According to Boklovatz, a high school audience member shared his own experiences of visiting the branch to withdraw spending money for the weekend and picking up cookies and a hot chocolate while he was there.
“The little things we’re doing — even just offering cookies and hot chocolate at our branch — make a big difference to these young people,” Boklovatz says.
Small perks help financial institutions build relationships with new, often younger, members. Financial education is another major way to do that.
“Gen Y members want good technology, but only after you’ve developed a relationship with them,” says Mindy Peep, Warren’s marketing manager. “Education on money management is one of the most influential things that drives our younger population.”
Warren FCU eschews the stereotype of massive numbers of young adults living in their parents’ basement. Instead, it treats its younger members with respect and takes the time to listen to what they really need, not what the credit union thinks they need.
“The credit union wants to partner with others who share the same core values, and aligning with universities is a perfect fit,” Bolkovatz says in regard to Warren’s partnerships with Colorado State University and the University of Wyoming.
Warren FCU is the exclusive credit union of the CSU athletics department, and both employees as well as student athletes can join. In addition to offering products like checking accounts, reloadable debit cards, and certificates — which all help accountholders better manage their money — the credit union helps prepare student athletes for life after college by focusing on money management skills.
“Right now we’re teaching a course on how to establish positive banking relationships, avoid high fees, and build strong credit histories,” Bolkovatz says.
That course is currently for juniors only, but the credit union would like to get in earlier when the athletes are freshmen.

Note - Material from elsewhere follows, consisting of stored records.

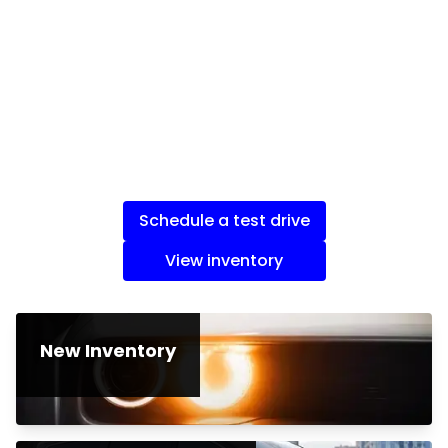
Schedule a test drive
View inventory
New Inventory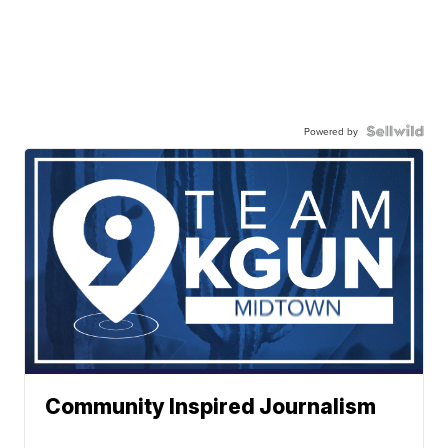
Powered by
Community Inspired Journalism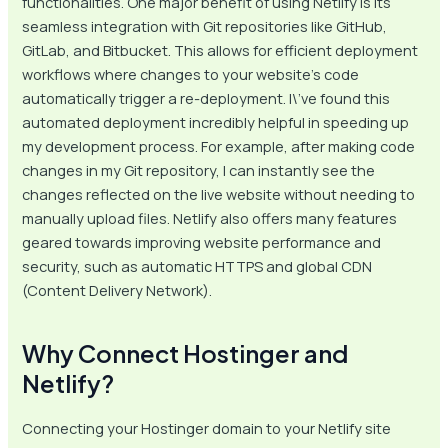
functionalities. One major benefit of using Netlify is its
seamless integration with Git repositories like GitHub,
GitLab, and Bitbucket. This allows for efficient deployment
workflows where changes to your website’s code
automatically trigger a re-deployment. I\’ve found this
automated deployment incredibly helpful in speeding up
my development process. For example, after making code
changes in my Git repository, I can instantly see the
changes reflected on the live website without needing to
manually upload files. Netlify also offers many features
geared towards improving website performance and
security, such as automatic HTTPS and global CDN
(Content Delivery Network).
Why Connect Hostinger and
Netlify?
Connecting your Hostinger domain to your Netlify site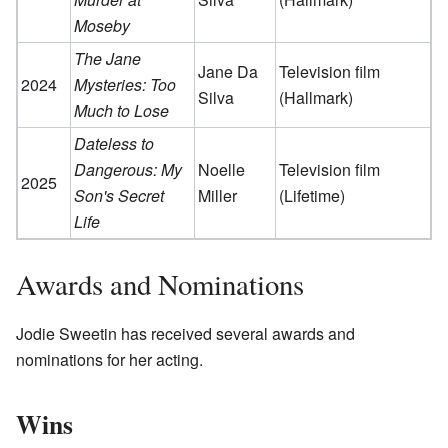
Moseby
The Jane
Jane Da
Television film
2024
Mysteries: Too
Silva
(Hallmark)
Much to Lose
Dateless to
Dangerous: My
Noelle
Television film
2025
Son's Secret
Miller
(Lifetime)
Life
Awards and Nominations
Jodie Sweetin has received several awards and
nominations for her acting.
Wins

At the University of Wyoming, the credit union is in the beginning phases of a new partnership. Luckily, a group of young finance and accounting majors there already recognize how badly their fellow students need financial education. This group of students and the credit union developed a “cash cab” that gives students a ride across campus in a golf cart if they correctly answer a financial literacy question.
The credit union wants to partner with others who share the same core values, and aligning with universities is a perfect fit.

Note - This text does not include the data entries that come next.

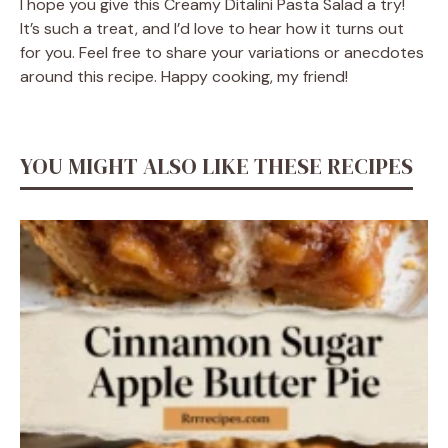
I hope you give this Creamy Ditalini Pasta Salad a try!
It’s such a treat, and I’d love to hear how it turns out
for you. Feel free to share your variations or anecdotes
around this recipe. Happy cooking, my friend!
YOU MIGHT ALSO LIKE THESE RECIPES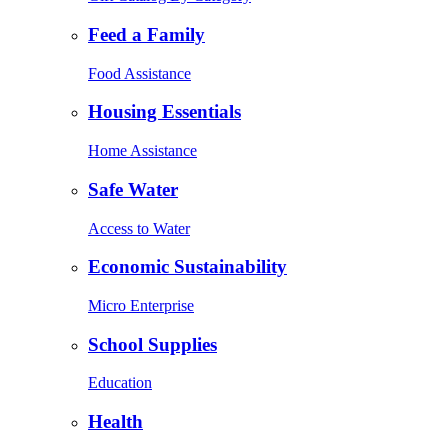
Feed a Family
Food Assistance
Housing Essentials
Home Assistance
Safe Water
Access to Water
Economic Sustainability
Micro Enterprise
School Supplies
Education
Health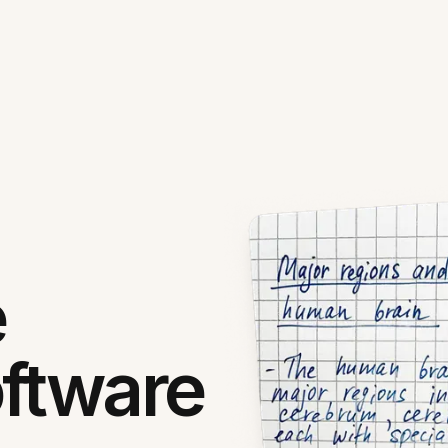
e
ftware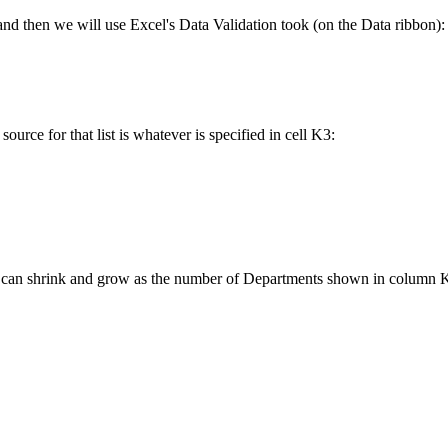
nd then we will use Excel's Data Validation took (on the Data ribbon):
 source for that list is whatever is specified in cell K3:
r list can shrink and grow as the number of Departments shown in column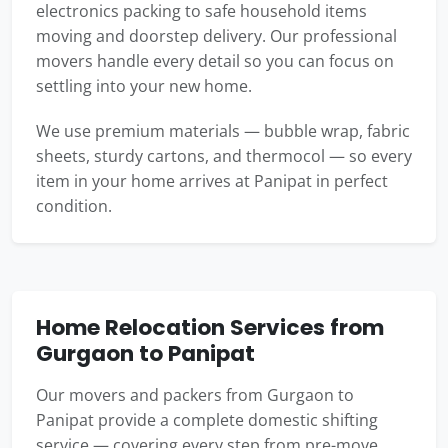
electronics packing to safe household items
moving and doorstep delivery. Our professional
movers handle every detail so you can focus on
settling into your new home.
We use premium materials — bubble wrap, fabric
sheets, sturdy cartons, and thermocol — so every
item in your home arrives at Panipat in perfect
condition.
Home Relocation Services from
Gurgaon to Panipat
Our movers and packers from Gurgaon to
Panipat provide a complete domestic shifting
service — covering every step from pre-move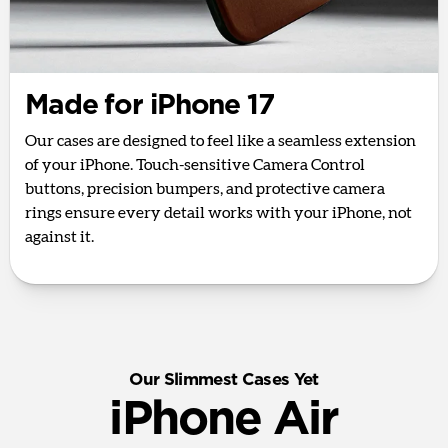
Made for iPhone 17
Our cases are designed to feel like a seamless extension
of your iPhone. Touch-sensitive Camera Control
buttons, precision bumpers, and protective camera
rings ensure every detail works with your iPhone, not
against it.
Our Slimmest Cases Yet
iPhone Air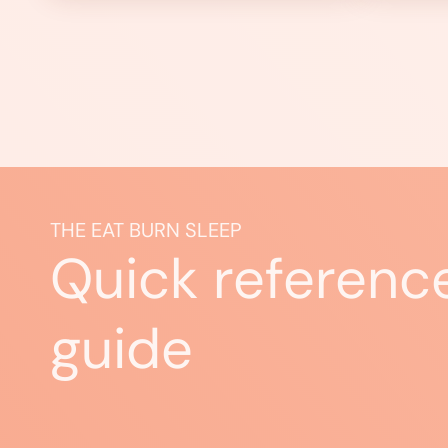
THE EAT BURN SLEEP
Quick referenc
guide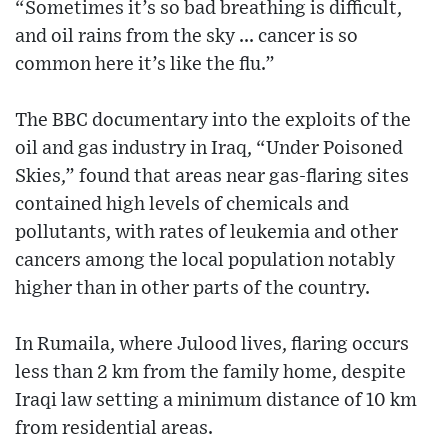
“Sometimes it’s so bad breathing is difficult,
and oil rains from the sky ... cancer is so
common here it’s like the flu.”
The BBC documentary into the exploits of the
oil and gas industry in Iraq, “Under Poisoned
Skies,” found that areas near gas-flaring sites
contained high levels of chemicals and
pollutants, with rates of leukemia and other
cancers among the local population notably
higher than in other parts of the country.
In Rumaila, where Julood lives, flaring occurs
less than 2 km from the family home, despite
Iraqi law setting a minimum distance of 10 km
from residential areas.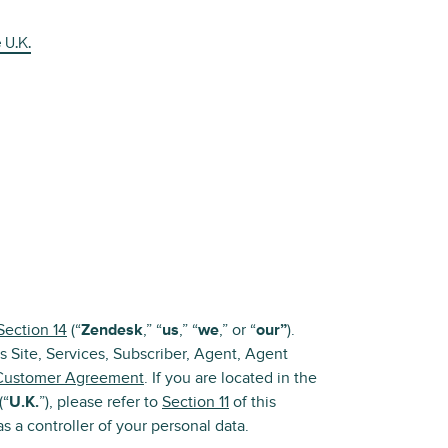
 U.K.
Section 14
(“
Zendesk
,” “
us
,” “
we
,” or “
our”
).
s Site, Services, Subscriber, Agent, Agent
Customer Agreement
. If you are located in the
(“
U.K.
”), please refer to
Section 11
of this
s a controller of your personal data.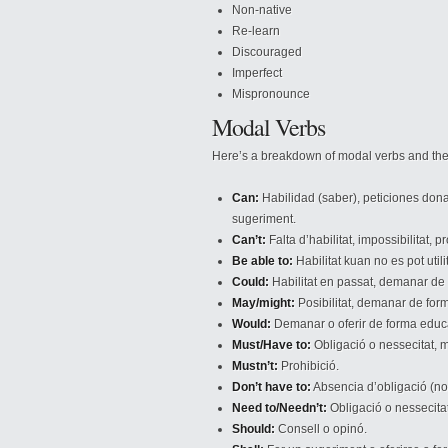
Non-native
Re-learn
Discouraged
Imperfect
Mispronounce
Modal Verbs
Here’s a breakdown of modal verbs and the
Can:
Habilidad (saber), peticiones dona
sugeriment.
Can’t:
Falta d’habilitat, impossibilitat,
Be able to:
Habilitat kuan no es pot util
Could:
Habilitat en passat, demanar de
May/might:
Posibilitat, demanar de fo
Would:
Demanar o oferir de forma educ
Must/Have to:
Obligació o nessecitat, m
Mustn’t:
Prohibició.
Don’t have to:
Absencia d’obligació (no
Need to/Needn’t:
Obligació o nessecitat
Should:
Consell o opinó.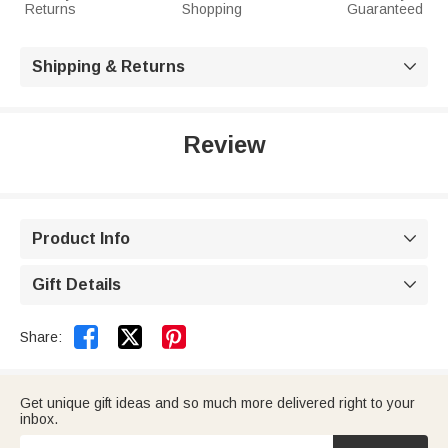
Returns
Shopping
Guaranteed
Shipping & Returns

Review
Product Info

Gift Details



Share:
Get unique gift ideas and so much more delivered right to your
inbox.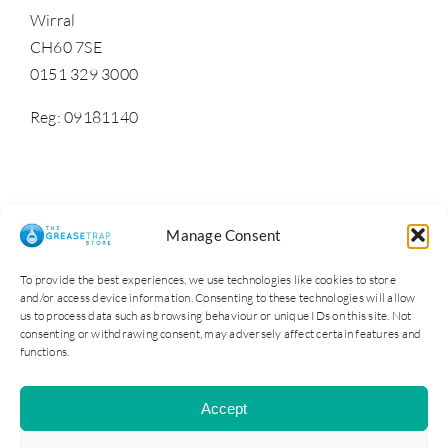
Wirral
CH60 7SE
0151 329 3000
Reg: 09181140
Manage Consent
To provide the best experiences, we use technologies like cookies to store
and/or access device information. Consenting to these technologies will allow
us to process data such as browsing behaviour or unique IDs on this site. Not
consenting or withdrawing consent, may adversely affect certain features and
functions.
Cater Steel Ltd © 2025. Company Reg No: 09181140
Accept
All Rights Reserved | Site by Opus 4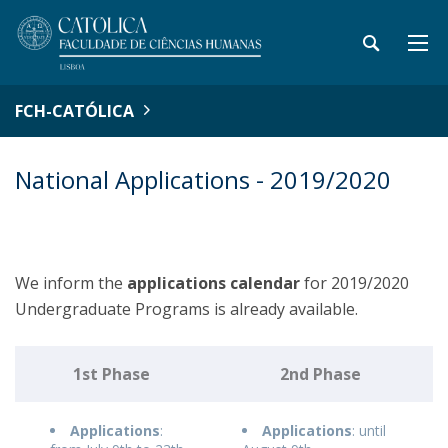
FCH-CATÓLICA
National Applications - 2019/2020
We inform the
applications
calendar
for 2019/2020
Undergraduate Programs is already available.
1st Phase
2nd Phase
Applications
:
Applications
: until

The cash cab makes financial literacy fun and interactive, but the credit union’s activities are not limited to colleges.
“Our community events include everything from face painting and super hero capes to bringing in guest speakers during our annual meeting,” Peep says.

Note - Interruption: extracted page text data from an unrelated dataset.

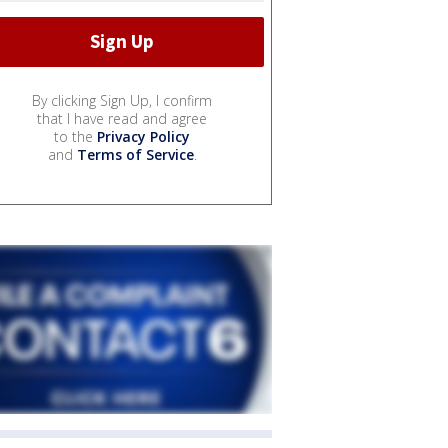
By clicking Sign Up, I confirm
that I have read and agree
to the
Privacy Policy
and
Terms of Service
.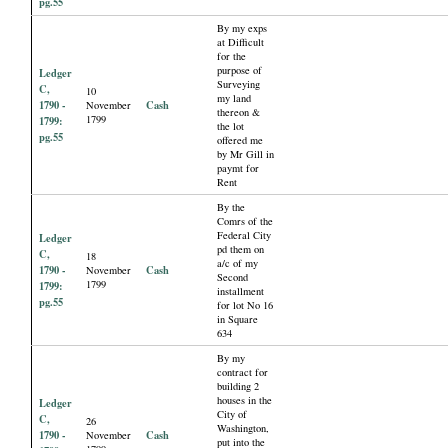
pg.55
By my exps
at Difficult
for the
purpose of
Ledger
Surveying
C,
10
my land
1790 -
Cash
November
thereon &
1799
1799:
the lot
pg.55
offered me
by Mr Gill in
paymt for
Rent
By the
Comrs of the
Federal City
Ledger
pd them on
C,
18
a/c of my
1790 -
Cash
November
Second
1799
1799:
installment
pg.55
for lot No 16
in Square
634
By my
contract for
building 2
houses in the
Ledger
City of
C,
26
Washington,
1790 -
Cash
November
put into the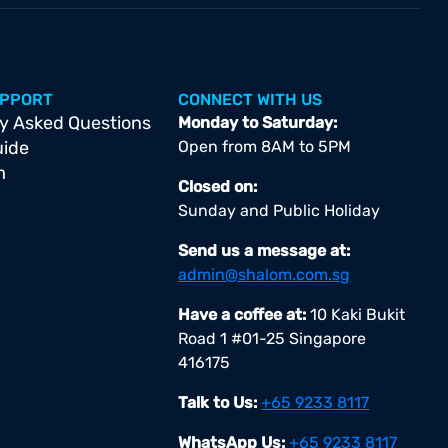
UPPORT
CONNECT WITH US
y Asked Questions
Monday to Saturday:
uide
Open from 8AM to 5PM
m
Closed on:
Sunday and Public Holiday
Send us a message at:
admin@shalom.com.sg
Have a coffee at:
10 Kaki Bukit
Road 1 #01-25 Singapore
416175
Talk to Us:
+65 9233 8117
WhatsApp Us:
+65 9233 8117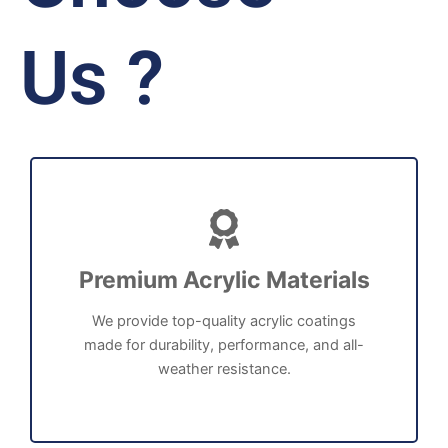
Us ?
Premium Acrylic Materials
We provide top-quality acrylic coatings
made for durability, performance, and all-
weather resistance.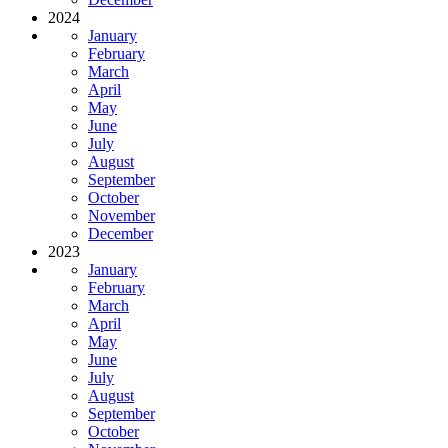
2024
January
February
March
April
May
June
July
August
September
October
November
December
2023
January
February
March
April
May
June
July
August
September
October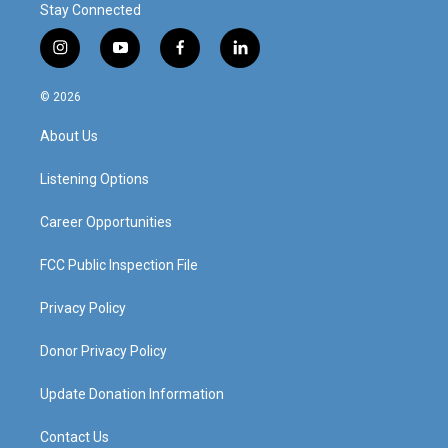
Stay Connected
i
y
f
l
n
o
a
i
s
u
c
n
© 2026
t
t
e
k
a
u
b
e
About Us
g
b
o
d
r
e
o
i
a
k
n
Listening Options
m
Career Opportunities
FCC Public Inspection File
Privacy Policy
Donor Privacy Policy
Update Donation Information
Contact Us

This year’s annual meeting and member appreciation event took place on June 18. Phroogal founder Jason Vitug stopped by as part of the Road to Financial Wellness road trip, and the young entrepreneur spoke to members about how they could take control of their financial lives and live their dream lifestyles.
The credit union’s efforts to develop relationships with younger members are paying off. According to data from Raddon’s CEO Strategies Group, when it comes to increasing the Gen Y segment of its membership, Warren FCU is in the 98th percentile for credit unions in its peer group.
Data and statistics are a great way to measure the credit union’s progress, but it’s the everyday actions and attitudes of credit union employees that drive the bottom line.
“We don’t judge members based on what they look like,” Peep says. “We want to listen and help. We want to make people feel comfortable talking with us about their financial options.”